In one embodiment of the invention, noise suppression is also used achieved. For this purpose, there is a further feedback of the accumulated error output variables via another multiplier, via which a weighting with a weighting factor g takes place, multiplied by the phase-corrected error size b Input signals, p where the sums of both by means of a further adder are formed, which are then subsequently, as described above, in the following multiplier be multiplied by -2a.

The weight factor g is a measure of the two transversal filters let through noise power, which is the dissertation of Schenk "A contribution to digital equalization and pulse shaping for data transmission via linear channels, Page 14 and ff. is more closely defined. Through the described feedback loop becomes an absolutely necessary noise suppression device in fast todems dispensable in front of the input of the transversal filter pair.

In a further embodiment of the invention is used to obtain the Filter coefficients only use the sign of the input signal sample. this is indicated by the dashed block SIGN, which precedes the input of the first Multiplizie rers, in which the error size multiplication takes place, tet is carried out. As a result, the error size multiplication is reduced by less effort Switching elements realized, and it can be a rough, but fast adaptation of the equalizer take place in the running-in phase.

In a further embodiment of the invention, a quantization takes place, i.e. a reduction in the word lengths of the Error output variables or the current coefficient values h.

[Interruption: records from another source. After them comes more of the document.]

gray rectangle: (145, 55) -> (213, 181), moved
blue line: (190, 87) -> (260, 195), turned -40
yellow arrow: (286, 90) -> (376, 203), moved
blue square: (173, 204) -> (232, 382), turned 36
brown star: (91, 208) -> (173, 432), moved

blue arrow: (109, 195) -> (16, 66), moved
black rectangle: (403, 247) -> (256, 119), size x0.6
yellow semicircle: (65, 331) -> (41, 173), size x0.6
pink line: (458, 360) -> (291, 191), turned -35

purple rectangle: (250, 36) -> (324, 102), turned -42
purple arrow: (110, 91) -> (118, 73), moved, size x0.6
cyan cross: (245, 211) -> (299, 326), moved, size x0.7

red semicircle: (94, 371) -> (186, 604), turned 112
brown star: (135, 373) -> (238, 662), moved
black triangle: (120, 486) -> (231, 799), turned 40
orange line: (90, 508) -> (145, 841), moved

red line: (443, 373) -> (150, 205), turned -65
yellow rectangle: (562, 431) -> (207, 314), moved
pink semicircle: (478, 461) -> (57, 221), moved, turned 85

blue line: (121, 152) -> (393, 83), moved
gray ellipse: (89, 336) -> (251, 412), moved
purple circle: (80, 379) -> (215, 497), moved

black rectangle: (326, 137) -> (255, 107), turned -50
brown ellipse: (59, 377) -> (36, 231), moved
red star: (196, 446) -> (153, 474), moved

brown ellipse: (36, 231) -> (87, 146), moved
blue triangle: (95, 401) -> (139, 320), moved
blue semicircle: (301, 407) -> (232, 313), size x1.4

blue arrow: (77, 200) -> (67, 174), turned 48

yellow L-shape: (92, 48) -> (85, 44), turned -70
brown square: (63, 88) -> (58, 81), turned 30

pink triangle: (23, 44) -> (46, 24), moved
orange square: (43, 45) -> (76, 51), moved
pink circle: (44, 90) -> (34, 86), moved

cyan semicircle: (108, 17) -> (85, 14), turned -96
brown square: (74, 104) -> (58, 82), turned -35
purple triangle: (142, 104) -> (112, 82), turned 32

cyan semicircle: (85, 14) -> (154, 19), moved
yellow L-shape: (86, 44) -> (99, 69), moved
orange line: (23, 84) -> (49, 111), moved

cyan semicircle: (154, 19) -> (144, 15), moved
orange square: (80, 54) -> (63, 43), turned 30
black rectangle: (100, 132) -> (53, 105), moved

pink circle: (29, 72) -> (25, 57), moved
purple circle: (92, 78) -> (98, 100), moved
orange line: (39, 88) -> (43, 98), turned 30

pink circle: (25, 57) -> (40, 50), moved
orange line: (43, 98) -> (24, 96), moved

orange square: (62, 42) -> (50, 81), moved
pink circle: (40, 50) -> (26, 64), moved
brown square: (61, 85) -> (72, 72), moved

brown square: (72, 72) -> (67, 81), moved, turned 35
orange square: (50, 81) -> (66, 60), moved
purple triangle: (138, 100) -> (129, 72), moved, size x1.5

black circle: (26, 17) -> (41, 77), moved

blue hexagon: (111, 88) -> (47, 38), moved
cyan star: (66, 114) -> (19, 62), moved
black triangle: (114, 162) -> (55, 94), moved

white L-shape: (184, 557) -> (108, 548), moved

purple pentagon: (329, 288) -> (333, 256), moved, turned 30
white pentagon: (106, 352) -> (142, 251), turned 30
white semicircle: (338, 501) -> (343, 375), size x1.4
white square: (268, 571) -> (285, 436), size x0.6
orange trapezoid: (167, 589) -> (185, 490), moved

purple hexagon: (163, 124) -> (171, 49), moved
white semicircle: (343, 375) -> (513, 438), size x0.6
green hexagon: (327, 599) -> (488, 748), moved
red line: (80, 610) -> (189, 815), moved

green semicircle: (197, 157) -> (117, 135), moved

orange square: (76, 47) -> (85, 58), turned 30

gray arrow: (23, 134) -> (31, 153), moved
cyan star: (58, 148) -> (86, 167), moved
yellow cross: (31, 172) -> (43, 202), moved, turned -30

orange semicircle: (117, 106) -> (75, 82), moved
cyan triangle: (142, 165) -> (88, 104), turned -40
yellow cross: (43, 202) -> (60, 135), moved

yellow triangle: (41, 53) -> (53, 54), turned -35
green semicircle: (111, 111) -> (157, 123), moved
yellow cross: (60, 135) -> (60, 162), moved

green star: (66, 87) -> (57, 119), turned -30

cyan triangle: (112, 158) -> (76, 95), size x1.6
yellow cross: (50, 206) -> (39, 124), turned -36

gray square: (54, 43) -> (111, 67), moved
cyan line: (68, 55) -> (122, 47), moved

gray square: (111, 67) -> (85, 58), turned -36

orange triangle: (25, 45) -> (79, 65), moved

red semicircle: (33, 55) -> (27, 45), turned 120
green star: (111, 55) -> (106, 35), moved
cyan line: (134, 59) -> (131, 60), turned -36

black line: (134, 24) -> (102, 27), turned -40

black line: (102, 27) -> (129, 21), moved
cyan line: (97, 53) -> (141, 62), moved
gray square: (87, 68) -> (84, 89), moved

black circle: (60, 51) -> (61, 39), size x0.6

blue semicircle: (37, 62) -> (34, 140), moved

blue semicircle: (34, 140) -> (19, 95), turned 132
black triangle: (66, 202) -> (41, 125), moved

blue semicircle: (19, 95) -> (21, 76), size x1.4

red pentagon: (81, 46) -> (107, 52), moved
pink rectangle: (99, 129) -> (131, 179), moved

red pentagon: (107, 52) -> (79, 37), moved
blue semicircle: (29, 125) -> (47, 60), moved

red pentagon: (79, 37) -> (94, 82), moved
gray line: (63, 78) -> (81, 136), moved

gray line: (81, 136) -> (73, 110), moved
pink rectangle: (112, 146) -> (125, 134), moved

The latter is p by the dashed block QUANT, which is inserted here before the setting multiplier is presented, layed out.

Claims (7)

Claims »Receiver for synchronous demodulation of real, filter suppressed or equalized bandpass signals, which are filtered by means of a Hilbert filter pair are converted into analytical signals, which are rotated by means of a phase shift element, are scanned step by step and queried in a decision maker, with the Equalization and conversion functions combined in a single pair of filters are, according to P30 06 801 (registration according to BK 79/92), characterized that the filter pair is equipped adaptively. 2. Receiver according to claim 1, characterized in that the coefficients h of the filter pair by means of the iterative gradient method according to the algorithm # [(i + 1) T] = (# -2α | u / oo / u | # #) [iT] with # = | cos2 # iTf # sin2 # iTf | | # sin2 # iTf cos2 # iTf | , with the step cycle length T, the step cycle index i, the adjustment step width factor a, the input signal sequence u, the difference vector - = zq, the decision input or f output vectors z or q and the carrier frequency f. 3. Receiver according to claim 2, characterized in that the algorithm an additional summand -2ag.hLi-T] can be added, which is a measure of the Filter pair transmitted noise power and where g is a weighting factor. 4. Receiver according to claim 2 or 3, characterized in that of of the input signal sequence u in the algorithm only the sign (SIGN) is used. 5. Receiver according to one of the preceding claims, characterized in that that the filter pair contains the function of noise suppression. 6. Receiver according to one of the preceding claims, characterized in that that the pair of filters is time-discrete or digital. 7. Receiver according to claim 6, characterized in that the Generation of the coefficients h a reduction (QUANT) of their or the word length of the generating quantities takes place.